I believe I am missing something, thanks for the help :)

its ln|x-1| + C and as the previous replier said don't forget to put the absolute value symbol around x-1 because the absolute value is here f(y)=f(-y) which means that ln|x-1|=ln|1-x|

 

[RadiantL]

Oh I see, that makes sense haha.

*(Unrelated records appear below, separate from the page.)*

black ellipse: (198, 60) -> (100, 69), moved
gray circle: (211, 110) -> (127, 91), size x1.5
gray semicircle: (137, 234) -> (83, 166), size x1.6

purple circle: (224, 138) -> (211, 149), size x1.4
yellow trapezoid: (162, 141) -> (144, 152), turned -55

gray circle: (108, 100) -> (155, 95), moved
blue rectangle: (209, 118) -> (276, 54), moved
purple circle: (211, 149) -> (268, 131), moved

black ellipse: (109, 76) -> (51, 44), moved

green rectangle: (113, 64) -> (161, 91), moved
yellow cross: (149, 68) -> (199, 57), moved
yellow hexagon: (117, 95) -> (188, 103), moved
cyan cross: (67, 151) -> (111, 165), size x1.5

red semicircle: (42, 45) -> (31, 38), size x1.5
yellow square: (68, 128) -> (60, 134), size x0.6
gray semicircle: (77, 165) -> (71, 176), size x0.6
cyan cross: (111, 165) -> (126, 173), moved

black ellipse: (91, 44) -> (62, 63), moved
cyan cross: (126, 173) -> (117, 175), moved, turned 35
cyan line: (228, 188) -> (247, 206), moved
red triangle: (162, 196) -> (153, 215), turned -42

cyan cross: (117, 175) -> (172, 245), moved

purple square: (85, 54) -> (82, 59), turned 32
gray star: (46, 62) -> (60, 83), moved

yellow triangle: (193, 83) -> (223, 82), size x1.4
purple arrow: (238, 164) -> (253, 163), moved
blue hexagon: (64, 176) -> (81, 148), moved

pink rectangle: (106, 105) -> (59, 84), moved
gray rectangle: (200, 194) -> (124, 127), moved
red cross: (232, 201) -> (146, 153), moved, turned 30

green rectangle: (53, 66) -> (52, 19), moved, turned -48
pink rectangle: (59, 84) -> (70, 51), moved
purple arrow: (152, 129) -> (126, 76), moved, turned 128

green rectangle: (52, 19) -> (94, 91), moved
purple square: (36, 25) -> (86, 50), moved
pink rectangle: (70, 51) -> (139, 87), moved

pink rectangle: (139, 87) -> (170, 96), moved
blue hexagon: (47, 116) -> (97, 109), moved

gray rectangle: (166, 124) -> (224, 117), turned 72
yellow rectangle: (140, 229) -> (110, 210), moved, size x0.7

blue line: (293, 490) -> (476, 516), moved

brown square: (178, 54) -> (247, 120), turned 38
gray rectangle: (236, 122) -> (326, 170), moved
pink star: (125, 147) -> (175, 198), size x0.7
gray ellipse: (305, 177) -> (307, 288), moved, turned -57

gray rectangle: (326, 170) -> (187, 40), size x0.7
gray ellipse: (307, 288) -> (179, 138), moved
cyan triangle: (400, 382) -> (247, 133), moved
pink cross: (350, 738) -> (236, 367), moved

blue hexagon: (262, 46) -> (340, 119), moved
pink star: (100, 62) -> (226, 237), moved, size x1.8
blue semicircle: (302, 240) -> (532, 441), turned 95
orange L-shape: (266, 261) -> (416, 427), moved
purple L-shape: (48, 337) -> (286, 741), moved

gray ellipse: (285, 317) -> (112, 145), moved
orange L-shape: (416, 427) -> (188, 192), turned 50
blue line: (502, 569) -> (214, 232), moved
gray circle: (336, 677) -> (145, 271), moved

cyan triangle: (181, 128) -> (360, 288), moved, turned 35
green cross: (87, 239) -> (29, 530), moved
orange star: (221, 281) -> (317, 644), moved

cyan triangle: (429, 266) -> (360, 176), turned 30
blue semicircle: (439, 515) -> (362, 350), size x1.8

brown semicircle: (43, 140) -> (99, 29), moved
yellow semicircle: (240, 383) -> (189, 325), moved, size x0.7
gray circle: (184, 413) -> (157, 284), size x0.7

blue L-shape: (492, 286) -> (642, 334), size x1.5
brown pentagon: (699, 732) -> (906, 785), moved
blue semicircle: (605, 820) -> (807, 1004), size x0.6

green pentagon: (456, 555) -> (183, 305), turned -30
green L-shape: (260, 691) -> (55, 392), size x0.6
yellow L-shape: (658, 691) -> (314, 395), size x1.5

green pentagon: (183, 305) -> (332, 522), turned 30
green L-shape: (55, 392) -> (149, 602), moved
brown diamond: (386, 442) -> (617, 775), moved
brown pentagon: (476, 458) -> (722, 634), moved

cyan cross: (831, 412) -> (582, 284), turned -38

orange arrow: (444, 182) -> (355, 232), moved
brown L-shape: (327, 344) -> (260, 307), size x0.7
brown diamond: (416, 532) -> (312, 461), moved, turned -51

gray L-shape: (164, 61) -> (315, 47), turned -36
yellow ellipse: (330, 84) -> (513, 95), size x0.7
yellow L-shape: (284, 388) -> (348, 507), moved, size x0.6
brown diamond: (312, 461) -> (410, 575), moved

Thanks tiny-tim and Dalek1099!

 

[Ray Vickson]

Homework Statement

Hi so I'm integrating 1/(x-1) but I think it may have two answers and I'm not sure if I'm right or wrong

Homework Equations

y = 1/(x-1)

The Attempt at a Solution

well if you integrate this function you would get

y = ln(x-1) (using u substituition)
I think it makes sense, you take the derivative and you get the same thing back.

now... I think there maybe another answer? it looks like this

y = ln(1-x)

if you take the derivative of this function you would get

y = 1/(1-x) χ -1
which would simplify to
y = 1/(x-1)

so yeah... I'm not sure which is the answer y = ln(x-1) or y = ln(1-x)

I believe I am missing something, thanks for the help :)

\int \frac{1}{1-x} \, dx = - \ln(1-x), because when you defferentiate the right-hand-side you get back the integrand.